Repeated alpha-GalCer Administration Induces a Type 2 Cytokine-Biased iNKT Cell Response and Exacerbates Atopic Skin Inflammation in V alpha 14(Tg) NC/Nga Mice

Abstract

We have previously shown that V alpha 14 TCR Tg (V alpha 14(Tg)) NC/Nga (NC) mice contain increased numbers of double-negative (DN) invariant natural killer T (iNKT) cells that protect against spontaneous development of atopic dermatitis (AD). iNKT cells can regulate immune responses by producing various cytokines such as IFN gamma and IL4 rapidly upon stimulation with alpha-galactosylceramide (alpha-GalCer), a prototypical iNKT cell agonist.
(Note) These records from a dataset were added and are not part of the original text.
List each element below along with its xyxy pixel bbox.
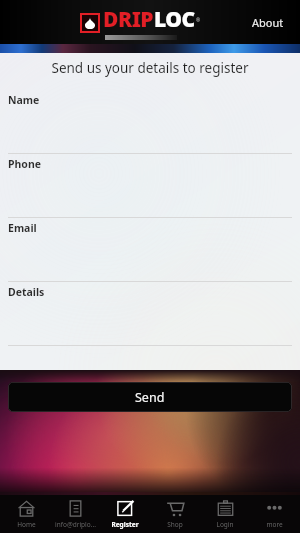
staticText: Phone	[8, 157, 42, 171]
button[interactable]: Login	[201, 492, 249, 533]
staticText: Send us your details to register	[0, 59, 300, 77]
staticText: Login	[216, 520, 234, 529]
staticText: Shop	[167, 520, 183, 529]
button[interactable]: Phone	[0, 154, 300, 218]
button[interactable]: info@driplo...	[51, 492, 99, 533]
staticText: Details	[8, 285, 45, 299]
staticText: About	[252, 15, 284, 30]
button[interactable]: Name	[0, 90, 300, 154]
staticText: info@driplo...	[55, 520, 96, 529]
staticText: Name	[8, 93, 40, 107]
button[interactable]: Home	[2, 492, 50, 533]
button[interactable]: Shop	[151, 492, 199, 533]
staticText: Email	[8, 221, 37, 235]
staticText: Register	[111, 520, 139, 529]
staticText: Send	[135, 389, 165, 406]
button[interactable]: About	[246, 9, 290, 36]
button[interactable]: Send	[8, 382, 292, 412]
staticText: LOC	[154, 5, 195, 34]
button[interactable]: Details	[0, 282, 300, 346]
button[interactable]: more	[250, 492, 298, 533]
staticText: Home	[17, 520, 36, 529]
staticText: DRIP	[103, 5, 154, 34]
button[interactable]: Register	[101, 492, 149, 533]
staticText: ®	[196, 17, 201, 24]
staticText: more	[266, 520, 283, 529]
button[interactable]: Email	[0, 218, 300, 282]
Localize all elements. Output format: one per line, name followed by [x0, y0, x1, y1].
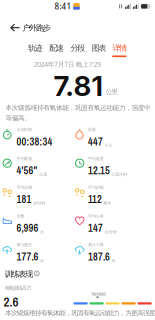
staticText: 步数: [16, 214, 24, 219]
staticText: /公里: [39, 172, 48, 177]
staticText: 步: [40, 230, 44, 234]
staticText: 447: [88, 135, 103, 149]
button[interactable]: 图表: [92, 43, 106, 53]
staticText: 4'56": [16, 163, 38, 177]
staticText: 厘米: [103, 201, 111, 206]
staticText: 公里: [106, 88, 118, 96]
staticText: 公里/小时: [111, 172, 128, 177]
staticText: 本次锻炼维持有氧体能，巩固有氧运动能力，强度中: [6, 104, 151, 112]
staticText: 有氧训练压力: [4, 285, 31, 291]
staticText: 米: [40, 258, 44, 263]
staticText: 00:38:34: [16, 135, 52, 149]
button[interactable]: 详情: [112, 43, 127, 53]
staticText: 147: [88, 221, 103, 235]
staticText: 2.6: [4, 293, 19, 310]
button[interactable]: 配速: [49, 43, 64, 53]
staticText: 分段: [70, 43, 85, 53]
staticText: 累计爬升: [16, 242, 32, 247]
staticText: 配速: [49, 43, 64, 53]
button[interactable]: [8, 21, 22, 35]
staticText: 平均步幅: [88, 185, 104, 190]
staticText: 运动时间: [16, 127, 32, 132]
staticText: 详情: [112, 43, 127, 53]
staticText: 训练表现: [4, 269, 33, 279]
staticText: 米: [111, 258, 115, 263]
staticText: 千卡: [104, 143, 112, 148]
staticText: 平均速度: [88, 156, 104, 161]
button[interactable]: 轨迹: [28, 43, 43, 53]
staticText: 等偏高。: [6, 114, 31, 122]
staticText: 8:41: [54, 1, 72, 12]
staticText: 6,996: [16, 221, 38, 235]
button[interactable]: 分段: [70, 43, 85, 53]
staticText: 步/分钟: [33, 200, 45, 206]
staticText: 户外跑步: [22, 23, 51, 33]
staticText: 177.6: [16, 250, 38, 264]
staticText: 2024年7月7日 晚上7:29: [34, 60, 101, 69]
staticText: 187.6: [88, 250, 110, 264]
staticText: 热量: [88, 127, 96, 132]
staticText: 平均配速: [16, 156, 32, 161]
staticText: 次/分钟: [104, 229, 117, 234]
staticText: 本次锻炼维持有氧体能，巩固有氧运动能力，为更高强度锻炼打: [5, 309, 155, 317]
staticText: 维持体能: [92, 292, 106, 297]
staticText: 112: [88, 192, 102, 206]
staticText: 平均心率: [88, 214, 104, 219]
staticText: 12.15: [88, 163, 110, 177]
staticText: 轨迹: [28, 43, 43, 53]
staticText: 181: [16, 192, 32, 206]
staticText: 平均步频: [16, 185, 32, 190]
staticText: 图表: [92, 43, 106, 53]
staticText: 累计下降: [88, 242, 104, 247]
staticText: 7.81: [54, 69, 104, 103]
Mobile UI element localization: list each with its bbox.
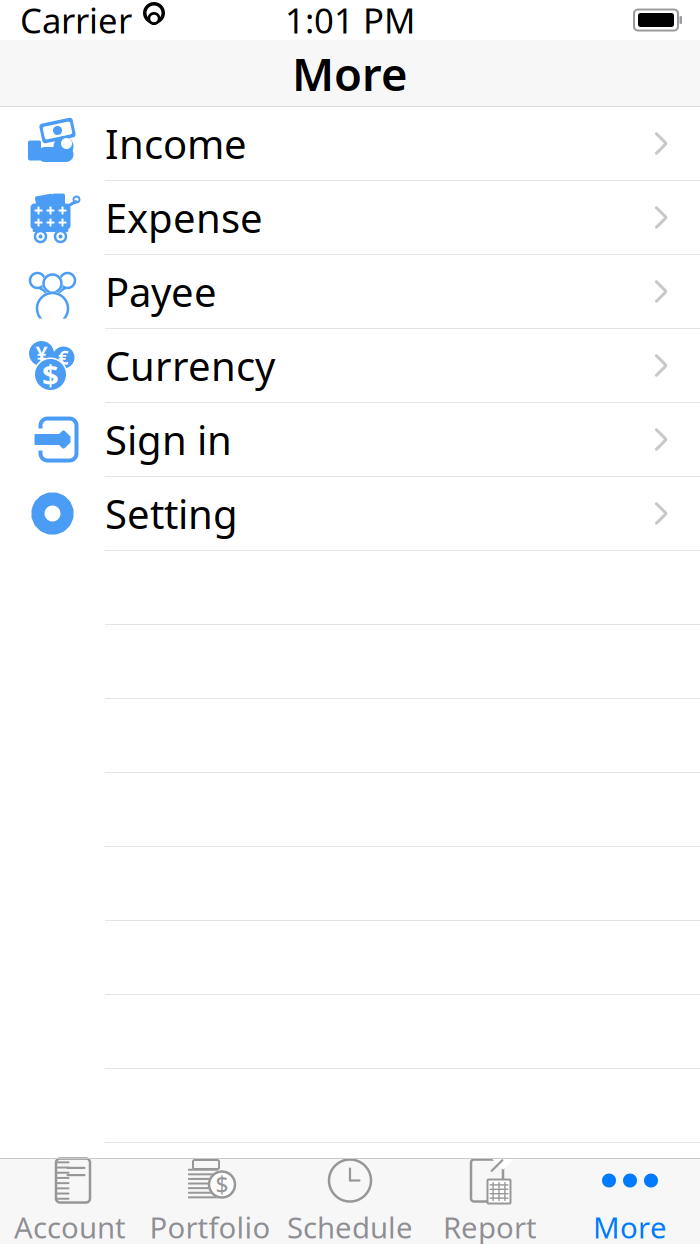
button[interactable]: Report [420, 1158, 560, 1244]
button[interactable]: $ [140, 1158, 280, 1244]
staticText: More [292, 43, 408, 104]
button[interactable]: Account [0, 1158, 140, 1244]
staticText: Expense [105, 191, 263, 244]
staticText: Setting [105, 487, 238, 540]
staticText: Carrier [20, 0, 132, 43]
button[interactable]: Expense [0, 181, 700, 255]
staticText: Portfolio [150, 1208, 270, 1244]
staticText: Sign in [105, 413, 232, 466]
button[interactable]: Sign in [0, 403, 700, 477]
staticText: $ [42, 355, 59, 394]
button[interactable]: Payee [0, 255, 700, 329]
staticText: Currency [105, 339, 275, 392]
staticText: Schedule [287, 1208, 413, 1244]
button[interactable]: Income [0, 107, 700, 181]
staticText: Report [443, 1208, 537, 1244]
staticText: Income [105, 117, 247, 170]
staticText: Payee [105, 265, 217, 318]
button[interactable]: ¥ [0, 329, 700, 403]
button[interactable]: Schedule [280, 1158, 420, 1244]
staticText: Account [14, 1208, 126, 1244]
staticText: ¥ [36, 339, 48, 368]
staticText: 1:01 PM [285, 0, 415, 43]
button[interactable]: Setting [0, 477, 700, 551]
staticText: $ [216, 1170, 228, 1200]
staticText: More [593, 1208, 667, 1244]
button[interactable]: More [560, 1158, 700, 1244]
staticText: € [58, 345, 69, 370]
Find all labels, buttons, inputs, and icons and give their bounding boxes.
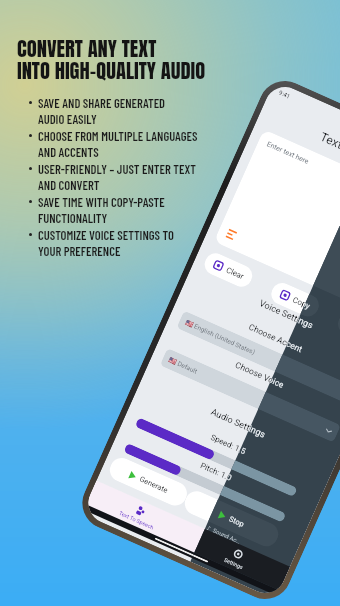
staticText: Voice Settings — [258, 298, 315, 332]
button[interactable]: Settings — [183, 524, 290, 590]
button[interactable]: Generate — [106, 454, 191, 509]
button[interactable]: Clear — [201, 250, 256, 290]
staticText: Choose Voice — [234, 360, 286, 390]
staticText: Text To Speech — [318, 130, 340, 176]
staticText: Text To Speech — [118, 510, 155, 531]
staticText: Generate — [138, 474, 170, 495]
button[interactable]: Copy — [268, 280, 322, 320]
staticText: Clear — [225, 266, 246, 281]
button[interactable]: Text To Speech — [86, 480, 193, 547]
button[interactable]: Generate — [106, 454, 191, 509]
staticText: CUSTOMIZE VOICE SETTINGS TO YOUR PREFERE… — [38, 227, 174, 259]
staticText: Audio Settings — [209, 407, 268, 441]
staticText: Settings — [223, 557, 245, 571]
staticText: Clear — [225, 266, 246, 281]
staticText: 9:41 — [278, 89, 292, 100]
staticText: 🇺🇸 English (United States) — [184, 318, 257, 357]
staticText: CONVERT ANY TEXT INTO HIGH-QUALITY AUDIO — [17, 33, 206, 86]
staticText: Choose Accent — [247, 322, 304, 354]
staticText: USER-FRIENDLY – JUST ENTER TEXT AND CONV… — [38, 161, 197, 193]
button[interactable]: Text To Speech — [86, 480, 193, 547]
staticText: Copy — [291, 295, 312, 311]
staticText: Enter text here — [266, 140, 311, 166]
button[interactable]: 🇺🇸 Default — [160, 348, 340, 443]
staticText: Speed: 1.5 — [209, 433, 248, 456]
button[interactable]: 🇺🇸 English (United States) — [176, 310, 340, 405]
staticText: Audio Settings — [209, 407, 268, 441]
staticText: ♪ Sound Ac… — [206, 524, 242, 545]
button[interactable]: Stop — [181, 488, 282, 550]
staticText: SAVE TIME WITH COPY-PASTE FUNCTIONALITY — [38, 194, 165, 226]
staticText: SAVE AND SHARE GENERATED AUDIO EASILY — [38, 95, 166, 127]
staticText: ♪ Sound Ac… — [206, 524, 242, 545]
button[interactable]: Clear — [201, 250, 256, 290]
staticText: 🇺🇸 English (United States) — [184, 318, 257, 357]
staticText: Text To Speech — [118, 510, 155, 531]
staticText: Voice Settings — [258, 298, 315, 332]
staticText: Stop — [228, 514, 246, 529]
staticText: Choose Accent — [247, 322, 304, 354]
staticText: Pitch: 1.0 — [199, 461, 234, 483]
staticText: Stop — [228, 514, 246, 529]
staticText: 9:41 — [278, 89, 292, 100]
button[interactable]: 🇺🇸 Default — [160, 348, 340, 443]
button[interactable]: Stop — [181, 488, 282, 550]
staticText: Choose Voice — [234, 360, 286, 390]
button[interactable]: Copy — [268, 280, 322, 320]
staticText: 🇺🇸 Default — [167, 356, 199, 376]
staticText: CHOOSE FROM MULTIPLE LANGUAGES AND ACCEN… — [38, 128, 198, 160]
button[interactable]: 🇺🇸 English (United States) — [176, 310, 340, 405]
staticText: Speed: 1.5 — [209, 433, 248, 456]
staticText: Enter text here — [266, 140, 311, 166]
staticText: Text To Speech — [318, 130, 340, 176]
staticText: Pitch: 1.0 — [199, 461, 234, 483]
staticText: Copy — [291, 295, 312, 311]
staticText: Generate — [138, 474, 170, 495]
button[interactable]: Settings — [183, 524, 290, 590]
staticText: 🇺🇸 Default — [167, 356, 199, 376]
button[interactable]: Enter text here — [214, 129, 340, 320]
staticText: Settings — [223, 557, 245, 571]
button[interactable]: Enter text here — [214, 129, 340, 320]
However, the precise role of alpha-GalCer-activated iNKT cells in AD development remains unclear. Therefore, we examined whether repeated activation of iNKT cells with alpha-GalCer can regulate the pathogenesis of AD in V alpha 14(Tg) NC mice. We found that V alpha 14(Tg) NC mice injected repeatedly with alpha-GalCer display exacerbated AD symptoms (e.g., a higher clinical score, IgE hyperproduction, and increased numbers of splenic mast cells and neutrophils) compared with vehicle-injected V alpha 14(Tg) NC mice. Moreover, the severity of AD pathogenesis in alpha-GalCer-injected V alpha 14(Tg) NC mice correlated with increased Th2 cells but reduced Th1 and Foxp3(+) Treg cells. Furthermore, the resulting alterations in the Th1/Th2 and Treg/Th2 balance were strongly associated with a biased expansion of type 2 cytokine-deviated iNKT cells in alpha-GalCer-treated V alpha 14(Tg) NC mice. Collectively, our results have demonstrated the adverse effect of repeated alpha-GalCer treatment on skin inflammation mediated by type 2 immunity.